Exercise brief: I'd like the listing below copied exactly, with the images left out.

Dataset content:

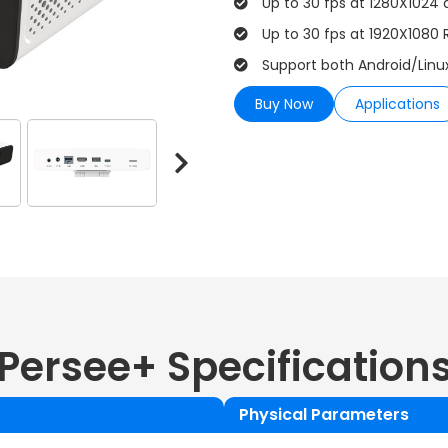
Up to 30 fps at 1280X1024 
Up to 30 fps at 1920X1080 
Support both Android/Linu
Buy Now
Applications
Persee+
Specification
Physical Parameters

Solution for this problem:
Up to 30 fps at 1280X1024 
Up to 30 fps at 1920X1080 
Support both Android/Linu
Buy Now
Applications
Persee+
Specification
Physical Parameters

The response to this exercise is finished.